*Task to carry out:*
Return the listing exactly as it appears, but strip out the images.

*The input:*
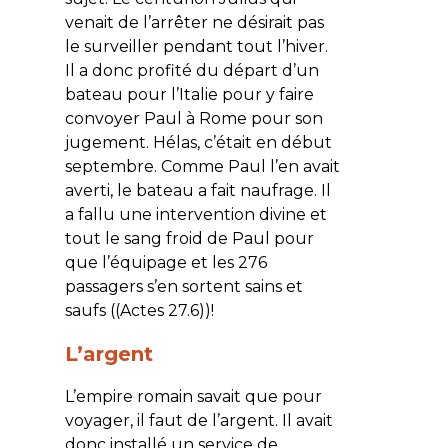
venait de l’arrêter ne désirait pas
le surveiller pendant tout l’hiver.
Il a donc profité du départ d’un
bateau pour l’Italie pour y faire
convoyer Paul à Rome pour son
jugement. Hélas, c’était en début
septembre. Comme Paul l’en avait
averti, le bateau a fait naufrage. Il
a fallu une intervention divine et
tout le sang froid de Paul pour
que l’équipage et les 276
passagers s’en sortent sains et
saufs ((Actes 27.6))!
L’argent
L’empire romain savait que pour
voyager, il faut de l’argent. Il avait
donc installé un service de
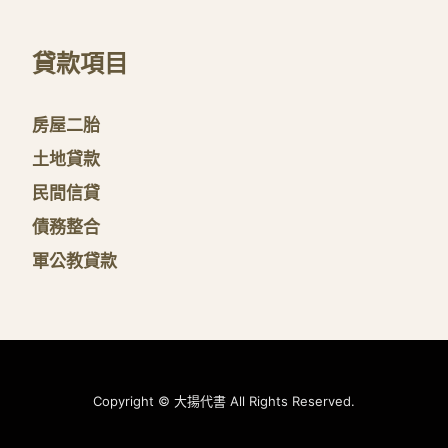
貸款項目
房屋二胎
土地貸款
民間信貸
債務整合
軍公教貸款
Copyright © 大揚代書 All Rights Reserved.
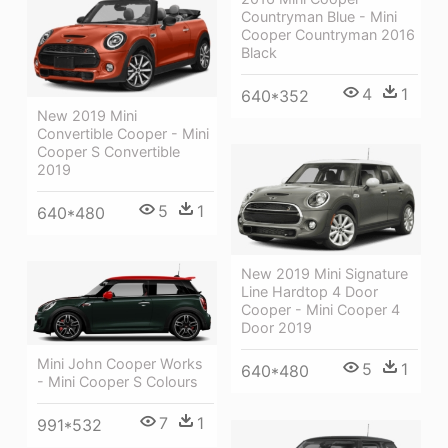
Countryman Blue - Mini
Cooper Countryman 2016
Black
4
1
640*352
New 2019 Mini
Convertible Cooper - Mini
Cooper S Convertible
2019
5
1
640*480
New 2019 Mini Signature
Line Hardtop 4 Door
Cooper - Mini Cooper 4
Door 2019
Mini John Cooper Works
5
1
640*480
- Mini Cooper S Colours
7
1
991*532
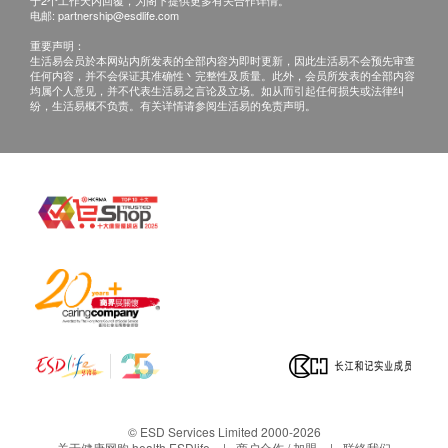
钠
于2个工作天内回覆，为阁下提供更多有关合作详情。
电邮:
partnership@esdlife.com
氯化物
重要声明：
重碳酸盐
生活易会员於本网站内所发表的全部内容为即时更新，因此生活易不会预先审查
任何内容，并不会保证其准确性丶完整性及质量。此外，会员所发表的全部内容
血液检查
均属个人意见，并不代表生活易之言论及立场。如从而引起任何损失或法律纠
纷，生活易概不负责。有关详情请参阅生活易的免责声明。
血色素
红血球压积率
血小板
红血球平均血红素浓度
平均红血球体积
平均红血球血红素
血氧检查
嗜酸性粒细胞
嗜碱性粒细胞
单核细胞
淋巴细胞
中性粒细胞
© ESD Services Limited 2000-2026
关于健康网购 health.ESDlife
商户合作 / 加盟
联络我们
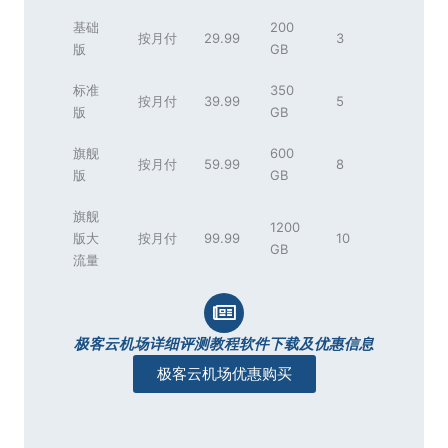
基础
200
按月付
29.99
3
版
GB
标准
350
按月付
39.99
5
版
GB
旗舰
600
按月付
59.99
8
版
GB
旗舰
1200
版大
按月付
99.99
10
GB
流量
极客云机场详细评测教程软件下载及优惠信息
极客云机场优惠购买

*Answer to the exercise:*
venait de l’arrêter ne désirait pas
le surveiller pendant tout l’hiver.
Il a donc profité du départ d’un
bateau pour l’Italie pour y faire
convoyer Paul à Rome pour son
jugement. Hélas, c’était en début
septembre. Comme Paul l’en avait
averti, le bateau a fait naufrage. Il
a fallu une intervention divine et
tout le sang froid de Paul pour
que l’équipage et les 276
passagers s’en sortent sains et
saufs ((Actes 27.6))!
L’argent
L’empire romain savait que pour
voyager, il faut de l’argent. Il avait
donc installé un service de
貸款項目
房屋二胎
土地貸款
民間信貸
債務整合
軍公教貸款
Copyright © 大揚代書 All Rights Reserved.
Countryman Blue - Mini
Cooper Countryman 2016
Black
4
1
640*352
New 2019 Mini
Convertible Cooper - Mini
Cooper S Convertible
2019
5
1
640*480
New 2019 Mini Signature
Line Hardtop 4 Door
Cooper - Mini Cooper 4
Door 2019
Mini John Cooper Works
5
1
640*480
- Mini Cooper S Colours
7
1
991*532
钠
于2个工作天内回覆，为阁下提供更多有关合作详情。
电邮:
partnership@esdlife.com
氯化物
重要声明：
重碳酸盐
生活易会员於本网站内所发表的全部内容为即时更新，因此生活易不会预先审查
任何内容，并不会保证其准确性丶完整性及质量。此外，会员所发表的全部内容
血液检查
均属个人意见，并不代表生活易之言论及立场。如从而引起任何损失或法律纠
纷，生活易概不负责。有关详情请参阅生活易的免责声明。
血色素
红血球压积率
血小板
红血球平均血红素浓度
平均红血球体积
平均红血球血红素
血氧检查
嗜酸性粒细胞
嗜碱性粒细胞
单核细胞
淋巴细胞
中性粒细胞
© ESD Services Limited 2000-2026
关于健康网购 health.ESDlife
商户合作 / 加盟
联络我们
基础
200
按月付
29.99
3
版
GB
标准
350
按月付
39.99
5
版
GB
旗舰
600
按月付
59.99
8
版
GB
旗舰
1200
版大
按月付
99.99
10
GB
流量
极客云机场详细评测教程软件下载及优惠信息
极客云机场优惠购买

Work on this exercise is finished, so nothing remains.